We can take hcf of as 1st numbers and next number as another number to apply in Euclidean lemma

Step 1: Since 717 > 1, we apply the division lemma to 717 and 1, to get

717 = 1 x 717 + 0

The remainder has now become zero, so our procedure stops. Since the divisor at this stage is 1, the HCF of 1 and 717 is 1

Notice that 1 = HCF(717,1) .

HCF using Euclid's Algorithm Calculation Examples

Here are some samples of HCF using Euclid's Algorithm calculations.

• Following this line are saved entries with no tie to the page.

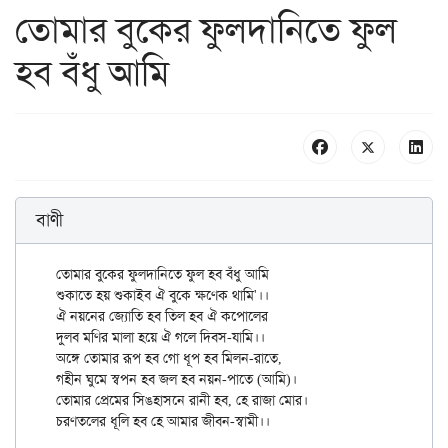
তোমার বুকের ফুলদানিতে ফুল
হব বঁধু আমি
বাণী
তোমার বুকের ফুলদানিতে ফুল হব বঁধু আমি

শুকাতে হয় শুকাইব ঐ বুকে ক্ষণেক থামি'।।

ঐ নয়নের জ্যোতি হব তিল হব ঐ কপোলের

দুলব মণির মালা হয়ে ঐ গলে দিবস-যামি।।

অঙ্গে তোমার রূপ হব গো ধূপ হব মিলন-রাতে,

গহীন ঘুমে স্বপন হব জল হব নয়ন-পাতে (আমি)।

তোমার প্রেমের সিঙহাসনে রানী হব, হে রাজা মোর।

Frequently Asked Questions on HCF of 659, 479, 717 using Euclid's Algorithm

1. What is the Euclid division algorithm?

Answer: Euclid's Division Algorithm is a technique to compute the Highest Common Factor (HCF) of given positive integers.

2. what is the HCF of 659, 479, 717?

Answer: HCF of 659, 479, 717 is 1 the largest number that divides all the numbers leaving a remainder zero.

3. How to find HCF of 659, 479, 717 using Euclid's Algorithm?

Answer: For arbitrary numbers 659, 479, 717 apply Euclid’s Division Lemma in succession until you obtain a remainder zero. HCF is the remainder in the last but one step.